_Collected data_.
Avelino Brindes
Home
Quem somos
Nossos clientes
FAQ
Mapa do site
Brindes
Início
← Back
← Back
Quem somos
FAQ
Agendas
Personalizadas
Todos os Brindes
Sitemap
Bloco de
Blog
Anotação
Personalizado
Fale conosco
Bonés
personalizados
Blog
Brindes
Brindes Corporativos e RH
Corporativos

_What is expected_.
Copy each line of the entries in which the string "Corporativos" is found.

_Exercise output_.
Brindes Corporativos e RH
Corporativos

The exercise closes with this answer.